The announced attendance of 101,851 was a record. Three times the public address announcer blasted House of Pain's "Jump Around" and the UT sideline turned into a bounce house. When the song was played at the start of the fourth quarter with Texas leading 38-34, the Mountaineers joined in.

"I love going into a stadium with 100,000 people and hearing them booing you," Buie said.

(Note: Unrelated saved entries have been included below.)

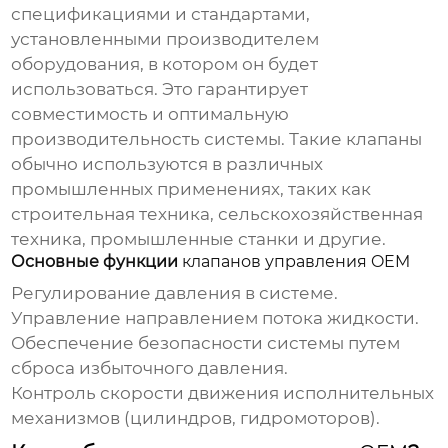
спецификациями и стандартами,
установленными производителем
оборудования, в котором он будет
использоваться. Это гарантирует
совместимость и оптимальную
производительность системы. Такие клапаны
обычно используются в различных
промышленных применениях, таких как
строительная техника, сельскохозяйственная
техника, промышленные станки и другие.
Основные функции
клапанов управления OEM
Регулирование давления в системе.
Управление направлением потока жидкости.
Обеспечение безопасности системы путем
сброса избыточного давления.
Контроль скорости движения исполнительных
механизмов (цилиндров, гидромоторов).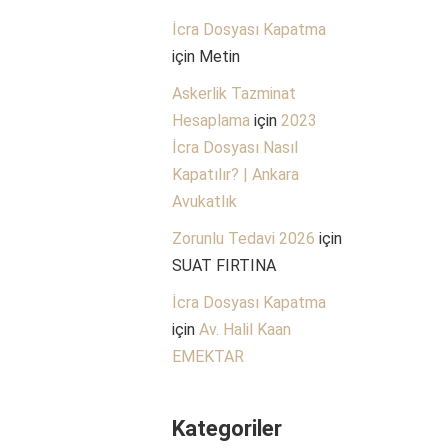
İcra Dosyası Kapatma
için
Metin
Askerlik Tazminat
Hesaplama
için
2023
İcra Dosyası Nasıl
Kapatılır? | Ankara
Avukatlık
Zorunlu Tedavi 2026
için
SUAT FIRTINA
İcra Dosyası Kapatma
için
Av. Halil Kaan
EMEKTAR
Kategoriler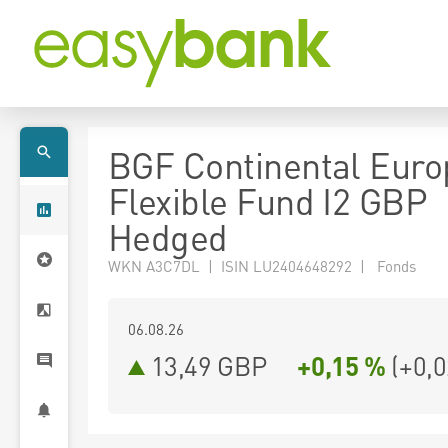
BGF Continental Eur
Flexible Fund I2 GBP
Hedged
WKN A3C7DL | ISIN LU2404648292 | Fonds
06.08.26
13,49 GBP
+0,15 %
(
+0,0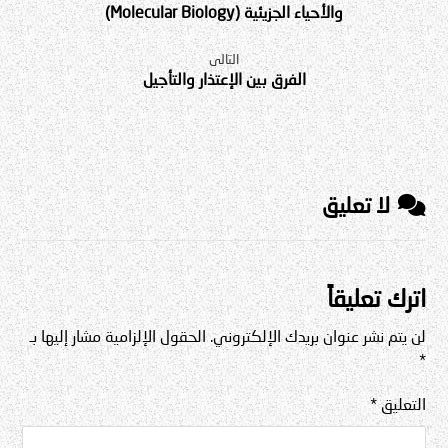
والأحياء الجزيئية (Molecular Biology)
التالى
الفرق بين الإعتذار والتأجيل
لا تعليق
اترك تعليقاً
لن يتم نشر عنوان بريدك الإلكتروني.
الحقول الإلزامية مشار إليها بـ
*
التعليق
*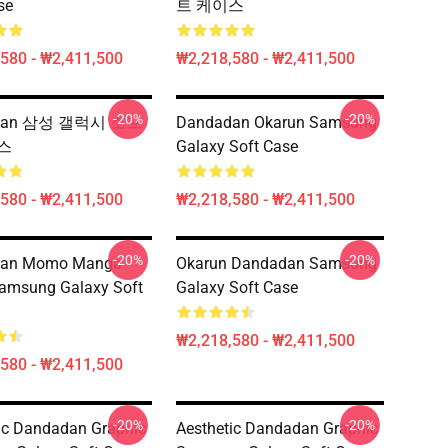
se
트 케이스
580 - ₩2,411,500
₩2,218,580 - ₩2,411,500
-20%
-20%
dan 삼성 갤럭시 소프
Dandadan Okarun Samsung
스
Galaxy Soft Case
580 - ₩2,411,500
₩2,218,580 - ₩2,411,500
-20%
-20%
dan Momo Manga
Okarun Dandadan Samsung
amsung Galaxy Soft
Galaxy Soft Case
₩2,218,580 - ₩2,411,500
580 - ₩2,411,500
-20%
-20%
ic Dandadan Graphic
Aesthetic Dandadan Graphic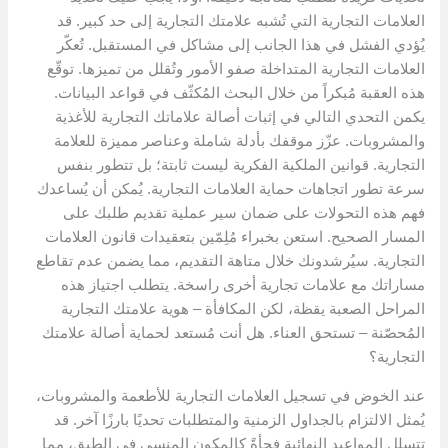
العلامات التجارية التي تُشبه علامتك التجارية إلى حد كبير. قد
يُؤدي الفشل في هذا الجانب إلى مشاكل في المستقبل. تُعكّر
العلامات التجارية المتداخلة صفو الأمور وتُقلل من تميزها. توقّع
هذه العقبة مُبكراً من خلال البحث المُكثّف في قواعد البيانات.
يكمن التحدي التالي في إثبات أصالة علاماتك التجارية للأغذية
والمشروبات. عزّز موقفك بأدلة شاملة وعناصر مميزة للعلامة
التجارية. قوانين الملكية الفكرية ليست ثابتة؛ بل تتطور بنفس
سرعة تطور اتجاهات حماية العلامات التجارية. يُمكن أن يُساعدك
فهم هذه التحولات على ضمان سير عملية تقديم طلبك على
المسار الصحيح. استعن بخبراء مُلِمّين بتعقيدات قانون العلامات
التجارية. سيُرشدونك خلال متاهة التقديم، مما يضمن عدم تقاطع
مساراتك مع علامات تجارية أخرى راسخة. يتطلب اجتياز هذه
المراحل الصعبة يقظة، لكن المكافأة – هوية علامتك التجارية
المُحصّنة – تستحق العناء. هل أنت مُستعد لحماية أصالة علامتك
التجارية؟
عند الخوض في تسجيل العلامات التجارية للأطعمة والمشروبات،
يُمثل الالتزام بالجداول الزمنية والمتطلبات تحديًا بارزًا آخر. قد
تتسلل المواعيد النهائية فجأةً كالمكون المنسي في الطبق، مما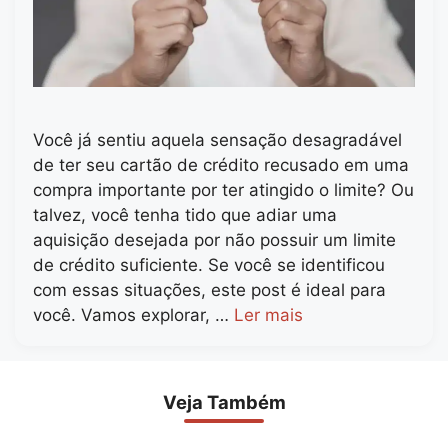
Você já sentiu aquela sensação desagradável
de ter seu cartão de crédito recusado em uma
compra importante por ter atingido o limite? Ou
talvez, você tenha tido que adiar uma
aquisição desejada por não possuir um limite
de crédito suficiente. Se você se identificou
com essas situações, este post é ideal para
você. Vamos explorar, …
Ler mais
Veja Também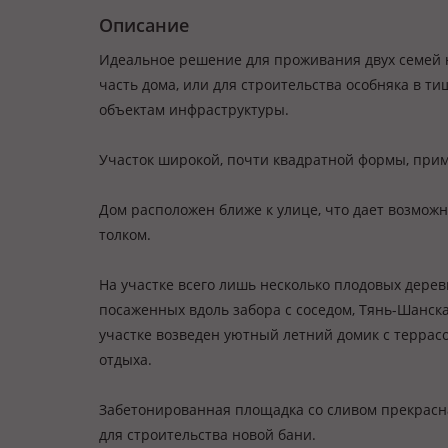
Описание
Идеальное решение для проживания двух семей н
часть дома, или для строительства особняка в ти
объектам инфраструктуры.
Участок широкой, почти квадратной формы, прим
Дом расположен ближе к улице, что дает возможн
толком.
На участке всего лишь несколько плодовых деревь
посаженных вдоль забора с соседом, Тянь-Шанская 
участке возведен уютный летний домик с террасо
отдыха.
Забетонированная площадка со сливом прекрасн
для строительства новой бани.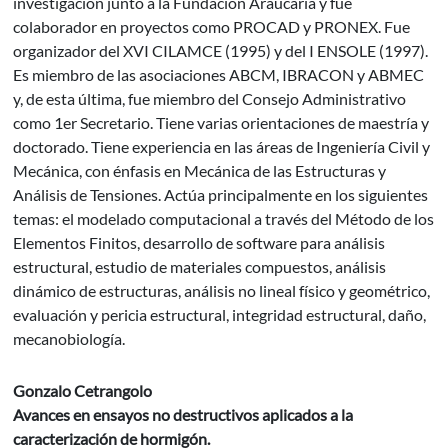
investigación junto a la Fundación Araucária y fue
colaborador en proyectos como PROCAD y PRONEX. Fue
organizador del XVI CILAMCE (1995) y del I ENSOLE (1997).
Es miembro de las asociaciones ABCM, IBRACON y ABMEC
y, de esta última, fue miembro del Consejo Administrativo
como 1er Secretario. Tiene varias orientaciones de maestría y
doctorado. Tiene experiencia en las áreas de Ingeniería Civil y
Mecánica, con énfasis en Mecánica de las Estructuras y
Análisis de Tensiones. Actúa principalmente en los siguientes
temas: el modelado computacional a través del Método de los
Elementos Finitos, desarrollo de software para análisis
estructural, estudio de materiales compuestos, análisis
dinámico de estructuras, análisis no lineal físico y geométrico,
evaluación y pericia estructural, integridad estructural, daño,
mecanobiología.
Gonzalo Cetrangolo
Avances en ensayos no destructivos aplicados a la
caracterización de hormigón.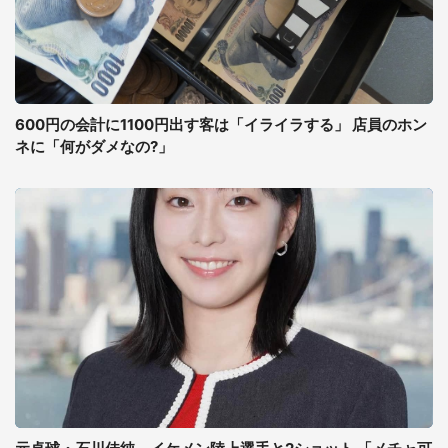
600円の会計に1100円出す客は「イライラする」 店員のホン
ネに「何がダメなの?」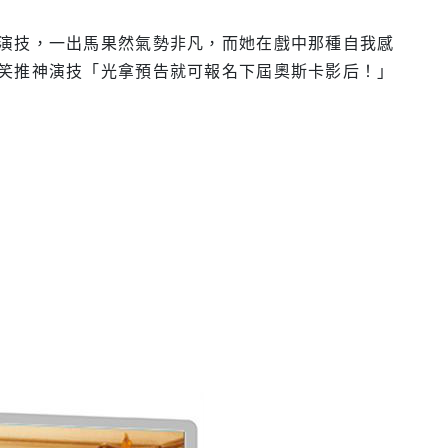
演技，一出馬果然氣勢非凡，而她在戲中那種自我感
笑推神演技「光拿預告就可報名下屆奧斯卡影后！」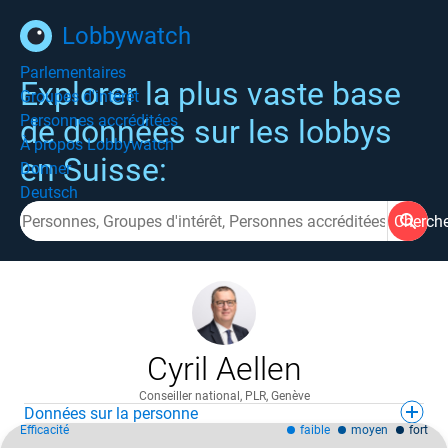
Lobbywatch
Parlementaires
Explorer la plus vaste base
Groupes d'intérêt
Personnes accréditées
de données sur les lobbys
À propos Lobbywatch
en Suisse:
Donner
Deutsch
Cherch
Cyril Aellen
Conseiller national, PLR, Genève
Données sur la personne
Efficacité
faible
moyen
fort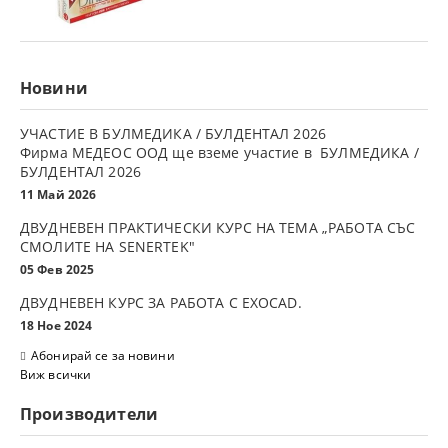
Новини
УЧАСТИЕ В БУЛМЕДИКА / БУЛДЕНТАЛ 2026
Фирма МЕДЕОС ООД ще вземе участие в БУЛМЕДИКА /
БУЛДЕНТАЛ 2026
11 Май 2026
ДВУДНЕВЕН ПРАКТИЧЕСКИ КУРС НА ТЕМА „РАБОТА СЪС
СМОЛИТЕ НА SENERTEK"
05 Фев 2025
ДВУДНЕВЕН КУРС ЗА РАБОТА С ЕXOCAD.
18 Ное 2024
Абонирай се за новини
Виж всички
Производители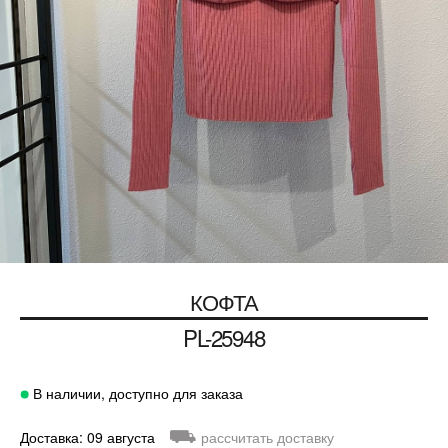
КОФТА
PL-25948
В наличии, доступно для заказа
⛟
Доставка: 09 августа
рассчитать доставку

After Buie's final touchdown, the Mountaineers turned to the UT crown and flashed the upside down hook 'em sign that UT opponents have relished flashing after beating the Longhorns.

"The crowd was chanting 'Geno sucks.' Where does that come from? Obviously, I don't," said a smiling Smith, who after taking a knee in the victory formation at game's end fired the ball 30 rows deep into the stands behind the WVU bench. "We've seen that 'hook 'em' sign. We're fast learners. The crowd was great, into it the whole game.

"I think in the end, we had earned the right to boast a little bit."